[Saved entries]
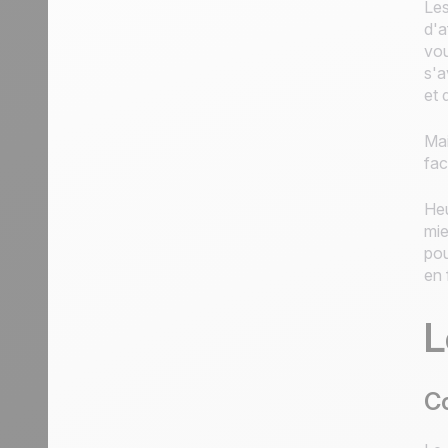
Les
d'a
vou
s'a
et 
Mai
fac
Heu
mie
pou
en 
L
Co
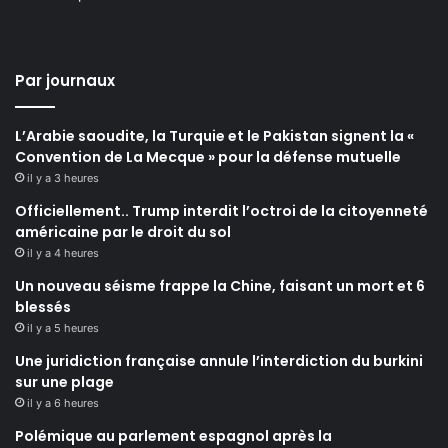
Par journaux
L’Arabie saoudite, la Turquie et le Pakistan signent la «
Convention de La Mecque » pour la défense mutuelle
il y a 3 heures
Officiellement.. Trump interdit l’octroi de la citoyenneté
américaine par le droit du sol
il y a 4 heures
Un nouveau séisme frappe la Chine, faisant un mort et 6
blessés
il y a 5 heures
Une juridiction française annule l’interdiction du burkini
sur une plage
il y a 6 heures
Polémique au parlement espagnol après la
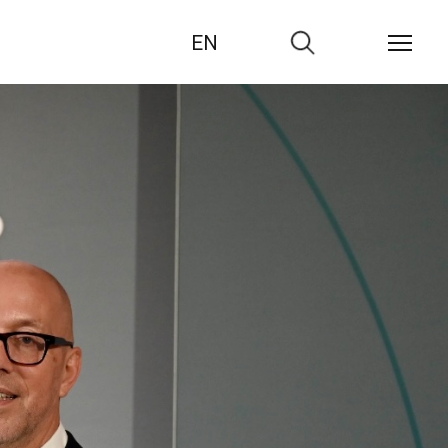
EN
Zur
Suche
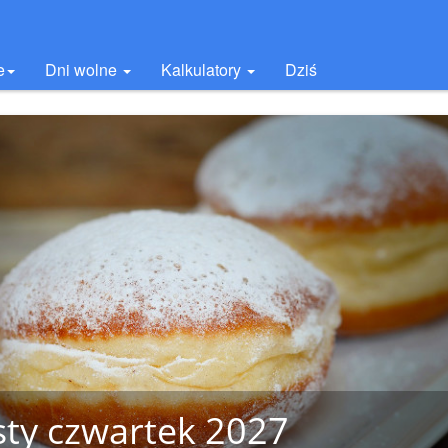
e
Dni wolne
Kalkulatory
Dziś
sty czwartek 2027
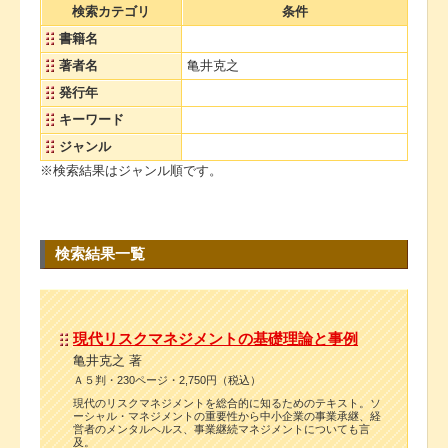
検索カテゴリ
条件
書籍名
著者名
亀井克之
発行年
キーワード
ジャンル
※検索結果はジャンル順です。
検索結果一覧
現代リスクマネジメントの基礎理論と事例
亀井克之 著
Ａ５判・230ページ・2,750円（税込）
現代のリスクマネジメントを総合的に知るためのテキスト。ソ
ーシャル・マネジメントの重要性から中小企業の事業承継、経
営者のメンタルヘルス、事業継続マネジメントについても言
及。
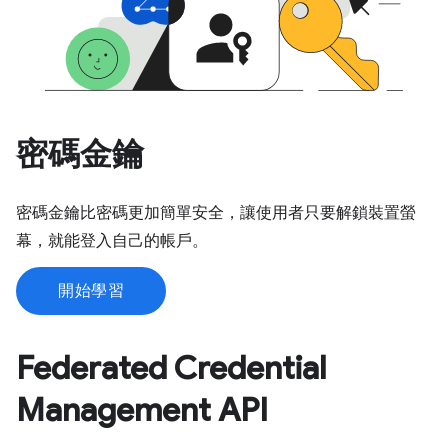
密碼金鑰
密碼金鑰比密碼更加簡單安全，讓使用者只要解鎖裝置螢
幕，就能登入自己的帳戶。
開始學習
Federated Credential
Management API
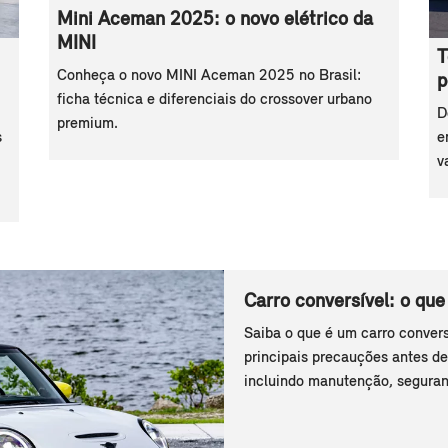
Mini Aceman 2025: o novo elétrico da
MINI
T
Conheça o novo MINI Aceman 2025 no Brasil:
p
ficha técnica e diferenciais do crossover urbano
D
premium.
s
e
v
Carro conversível: o que
Saiba o que é um carro convers
principais precauções antes de
incluindo manutenção, seguran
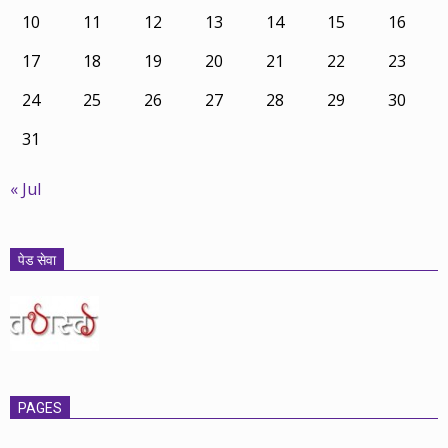
10
11
12
13
14
15
16
17
18
19
20
21
22
23
24
25
26
27
28
29
30
31
« Jul
पेड सेवा
PAGES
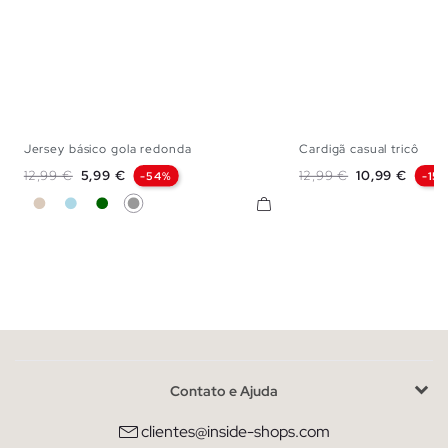
Jersey básico gola redonda
Cardigã casual tricô
S
M
L
S
M
Preço normal
Preço
Preço normal
Preço
12,99 €
5,99 €
12,99 €
10,99 €
-54%
-15
Off White
Azul Claro
Verde Escuro
Cinza Meio
Contato e Ajuda
clientes@inside-shops.com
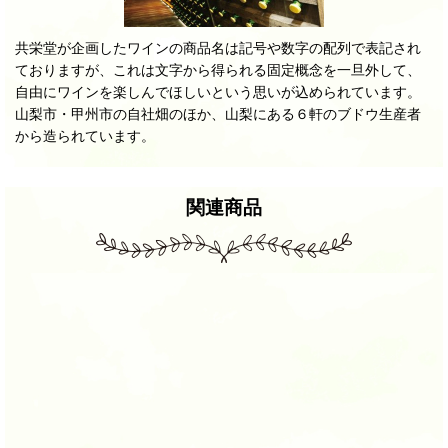
共栄堂が企画したワインの商品名は記号や数字の配列で表記され
ておりますが、これは文字から得られる固定概念を一旦外して、
自由にワインを楽しんでほしいという思いが込められています。
山梨市・甲州市の自社畑のほか、山梨にある６軒のブドウ生産者
から造られています。
関連商品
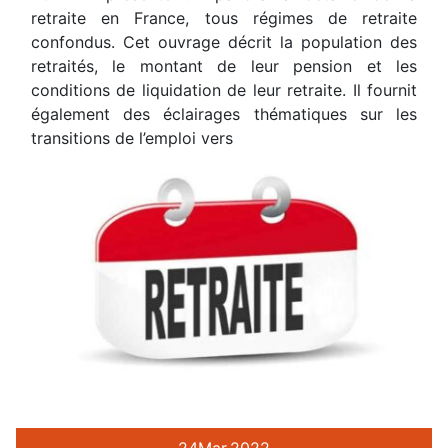
retraite en France, tous régimes de retraite
confondus. Cet ouvrage décrit la population des
retraités, le montant de leur pension et les
conditions de liquidation de leur retraite. Il fournit
également des éclairages thématiques sur les
transitions de l’emploi vers
24
Mar.
2022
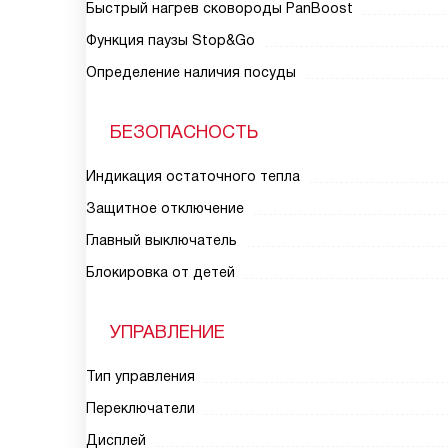
Быстрый нагрев сковороды PanBoost
Функция паузы Stop&Go
Определение наличия посуды
БЕЗОПАСНОСТЬ
Индикация остаточного тепла
Защитное отключение
Главный выключатель
Блокировка от детей
УПРАВЛЕНИЕ
Тип управления
Переключатели
Дисплей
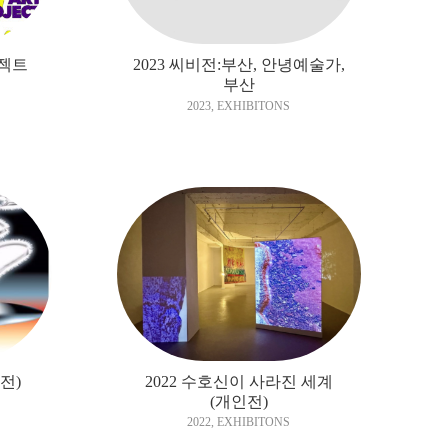
로젝트
2023 씨비전:부산, 안녕예술가,
부산
2023
,
EXHIBITONS
전)
2022 수호신이 사라진 세계
(개인전)
2022
,
EXHIBITONS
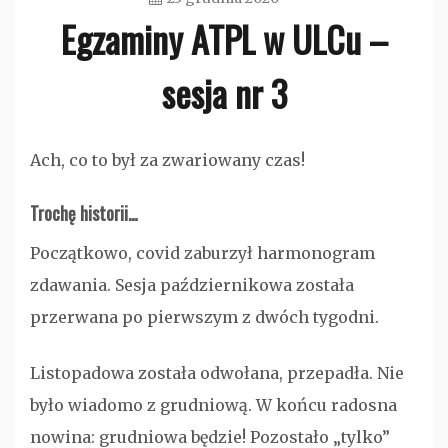
Egzaminy ATPL w ULCu –
admin
sesja nr 3
Bez
Ach, co to był za zwariowany czas!
kategorii
Trochę historii…
Początkowo, covid zaburzył harmonogram
zdawania. Sesja październikowa została
przerwana po pierwszym z dwóch tygodni.
Listopadowa została odwołana, przepadła. Nie
było wiadomo z grudniową. W końcu radosna
nowina: grudniowa będzie! Pozostało „tylko”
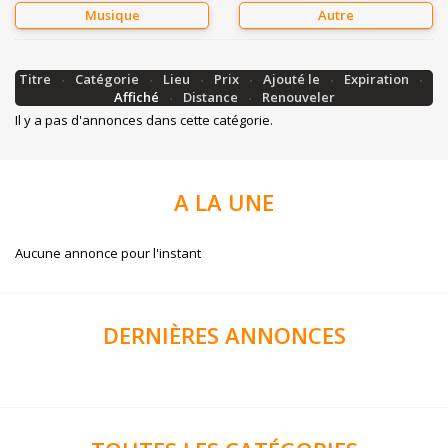
Musique
Autre
Titre
Catégorie
Lieu
Prix
Ajouté le
Expiration
Affiché
Distance
Renouveler
Il y a pas d'annonces dans cette catégorie.
A
LA UNE
Aucune annonce pour l'instant
DERNIÈRES
ANNONCES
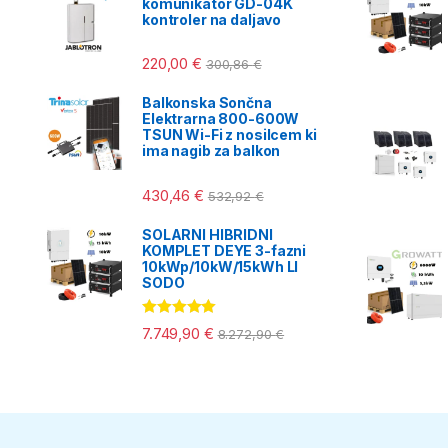
komunikator GD-04K
kontroler na daljavo
220,00
€
300,86
€
Balkonska Sončna
Elektrarna 800-600W
TSUN Wi-Fi z nosilcem ki
ima nagib za balkon
430,46
€
532,92
€
SOLARNI HIBRIDNI
KOMPLET DEYE 3-fazni
10kWp/10kW/15kWh LI
SODO
Ocenjeno
7.749,90
€
8.272,90
€
5.00
od 5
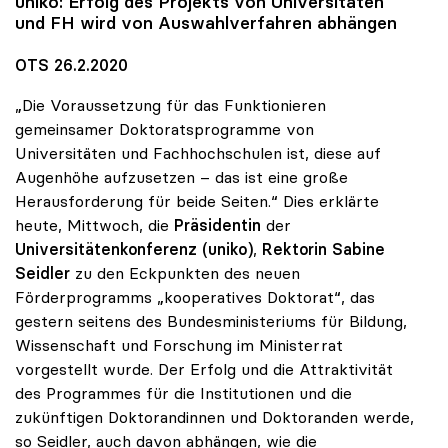
uniko
: Erfolg des Projekts von Universitäten
und FH wird von Auswahlverfahren abhängen
OTS 26.2.2020
„Die Voraussetzung für das Funktionieren
gemeinsamer Doktoratsprogramme von
Universitäten und Fachhochschulen ist, diese auf
Augenhöhe aufzusetzen – das ist eine große
Herausforderung für beide Seiten.“ Dies erklärte
heute, Mittwoch, die
Präsidentin
der
Universitätenkonferenz (uniko)
,
Rektorin Sabine
Seidler
zu den Eckpunkten des neuen
Förderprogramms „kooperatives Doktorat“, das
gestern seitens des Bundesministeriums für Bildung,
Wissenschaft und Forschung im Ministerrat
vorgestellt wurde. Der Erfolg und die Attraktivität
des Programmes für die Institutionen und die
zukünftigen Doktorandinnen und Doktoranden werde,
so Seidler, auch davon abhängen, wie die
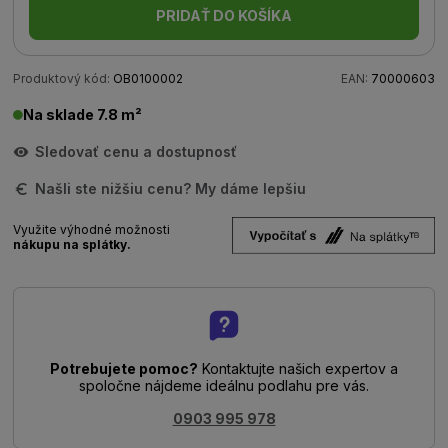
PRIDAŤ DO KOŠÍKA
Produktový kód:
OB0100002
EAN:
70000603
Na sklade 7.8 m²
Sledovať cenu a dostupnosť
Našli ste nižšiu cenu? My dáme lepšiu
Využite výhodné možnosti
nákupu na splátky.
Potrebujete pomoc?
Kontaktujte našich expertov a
spoločne nájdeme ideálnu podlahu pre vás.
0903 995 978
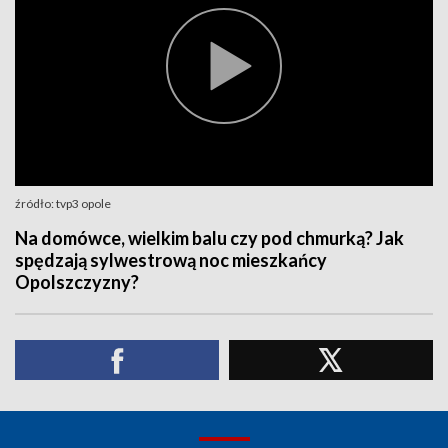
źródło: tvp3 opole
Na domówce, wielkim balu czy pod chmurką? Jak
spędzają sylwestrową noc mieszkańcy
Opolszczyzny?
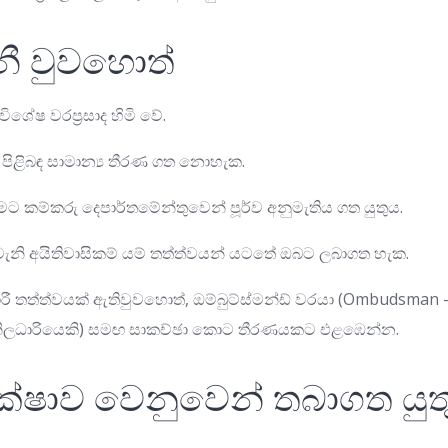
නී වුවහොත්
ිශේෂ වරප්‍රසාද හිමි වේ.
ළිබඳ සාමාන්‍ය තීරණ ගත නොහැක.
ීමට කම්කරු දෙපාර්තමේන්තුවෙන් පූර්ව අනුමැතිය ගත යුතුය.
ා වැනි අයිතිවාසිකම් යම් තත්ත්වයන් යටතේ ඔබට ලබාගත හැක.
රී තත්ත්වයක් ඇතිවුවහොත්, ඔම්බුට්ස්මන්ඩ් වරයා (Ombudsman 
නිලධාරියෙකි) සමඟ සාකච්ඡා කොට තීරණයකට එළඹෙන්න.
ෂාව වෙනුවෙන් තබාගත යුතු 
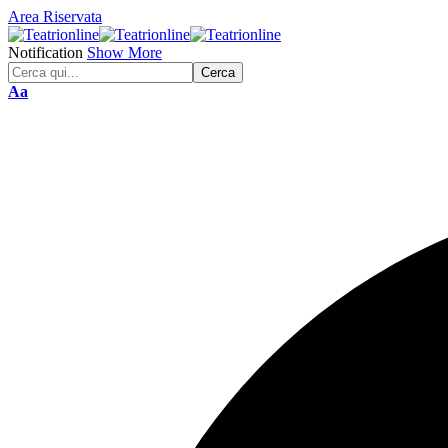
Area Riservata
Notification
Show More
Font
Aa
Resizer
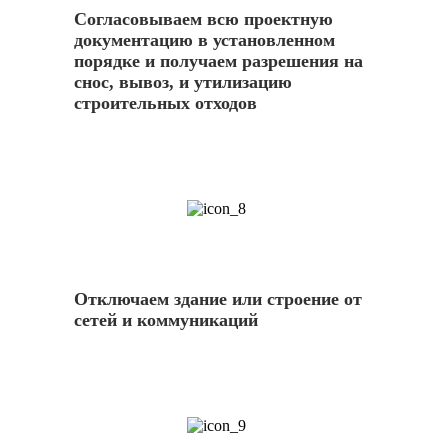
Согласовываем всю проектную
документацию в установленном
порядке и получаем разрешения на
снос, вывоз, и утилизацию
строительных отходов
8
Отключаем здание или строение от
сетей и коммуникаций
9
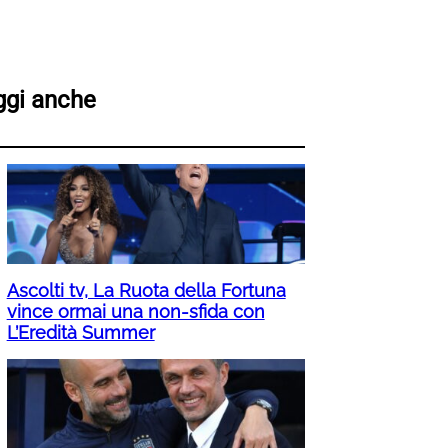
ggi anche
Ascolti tv, La Ruota della Fortuna
vince ormai una non-sfida con
L’Eredità Summer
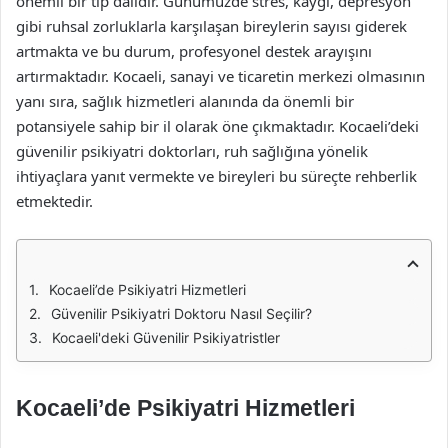
önemli bir tıp dalıdır. Günümüzde stres, kaygı, depresyon
gibi ruhsal zorluklarla karşılaşan bireylerin sayısı giderek
artmakta ve bu durum, profesyonel destek arayışını
artırmaktadır. Kocaeli, sanayi ve ticaretin merkezi olmasının
yanı sıra, sağlık hizmetleri alanında da önemli bir
potansiyele sahip bir il olarak öne çıkmaktadır. Kocaeli’deki
güvenilir psikiyatri doktorları, ruh sağlığına yönelik
ihtiyaçlara yanıt vermekte ve bireyleri bu süreçte rehberlik
etmektedir.
Kocaeli’de Psikiyatri Hizmetleri
Güvenilir Psikiyatri Doktoru Nasıl Seçilir?
Kocaeli'deki Güvenilir Psikiyatristler
Kocaeli’de Psikiyatri Hizmetleri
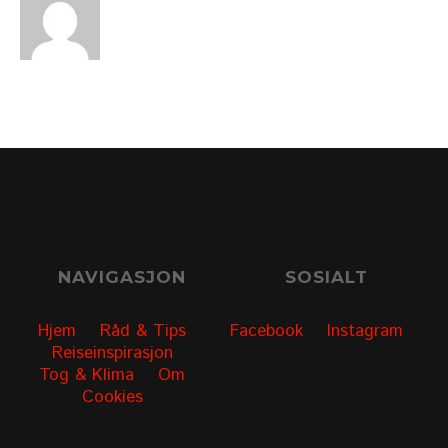
NAVIGASJON
SOSIALT
Hjem
Råd & Tips
Facebook
Instagram
Reiseinspirasjon
Tog & Klima
Om
Cookies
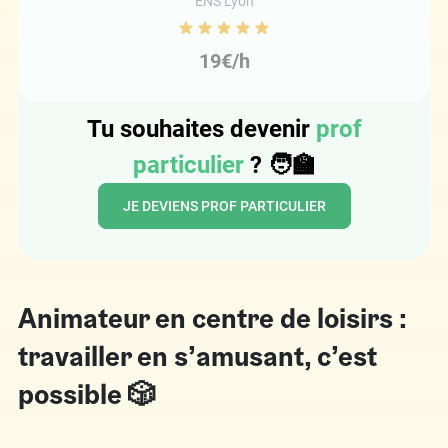
ENS Lyon
19€/h
Tu souhaites devenir
prof
particulier
? 🧑‍🏫
JE DEVIENS PROF PARTICULIER
Animateur en centre de loisirs :
travailler en s’amusant, c’est
possible 🎲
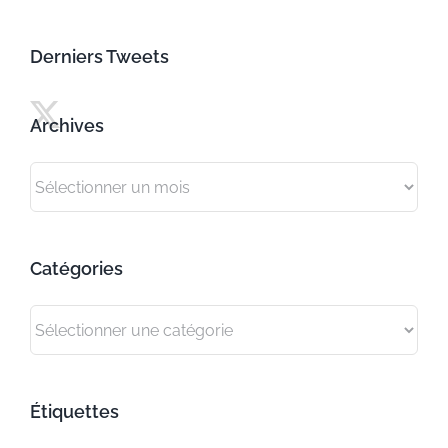
Derniers Tweets
Archives
Archives
Catégories
Catégories
Étiquettes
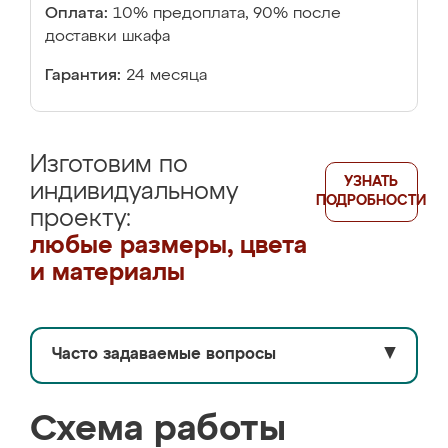
Оплата:
10% предоплата, 90% после
доставки шкафа
Гарантия:
24 месяца
Изготовим по
УЗНАТЬ
индивидуальному
ПОДРОБНОСТИ
проекту:
любые размеры, цвета
и материалы
Часто задаваемые вопросы
▼
Схема работы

** INSTRUCTIONS TO FOLLOW **
What is needed is an exact copy of the lines above from the one with "Augenhöhe aufzusetzen – das ist eine große" to the one with "ෂාව වෙනුවෙන් තබාගත යුතු", both ends kept, and nothing more; please leave the pictures out.

** ANSWER TO THIS PROBLEM **
Augenhöhe aufzusetzen – das ist eine große
Herausforderung für beide Seiten.“ Dies erklärte
heute, Mittwoch, die
Präsidentin
der
Universitätenkonferenz (uniko)
,
Rektorin Sabine
Seidler
zu den Eckpunkten des neuen
Förderprogramms „kooperatives Doktorat“, das
gestern seitens des Bundesministeriums für Bildung,
Wissenschaft und Forschung im Ministerrat
vorgestellt wurde. Der Erfolg und die Attraktivität
des Programmes für die Institutionen und die
zukünftigen Doktorandinnen und Doktoranden werde,
so Seidler, auch davon abhängen, wie die
PRIDAŤ DO KOŠÍKA
Produktový kód:
OB0100002
EAN:
70000603
Na sklade 7.8 m²
Sledovať cenu a dostupnosť
Našli ste nižšiu cenu? My dáme lepšiu
Využite výhodné možnosti
nákupu na splátky.
Potrebujete pomoc?
Kontaktujte našich expertov a
spoločne nájdeme ideálnu podlahu pre vás.
0903 995 978
źródło: tvp3 opole
Na domówce, wielkim balu czy pod chmurką? Jak
spędzają sylwestrową noc mieszkańcy
Opolszczyzny?
නී වුවහොත්
ිශේෂ වරප්‍රසාද හිමි වේ.
ළිබඳ සාමාන්‍ය තීරණ ගත නොහැක.
ීමට කම්කරු දෙපාර්තමේන්තුවෙන් පූර්ව අනුමැතිය ගත යුතුය.
ා වැනි අයිතිවාසිකම් යම් තත්ත්වයන් යටතේ ඔබට ලබාගත හැක.
රී තත්ත්වයක් ඇතිවුවහොත්, ඔම්බුට්ස්මන්ඩ් වරයා (Ombudsman 
නිලධාරියෙකි) සමඟ සාකච්ඡා කොට තීරණයකට එළඹෙන්න.
ෂාව වෙනුවෙන් තබාගත යුතු 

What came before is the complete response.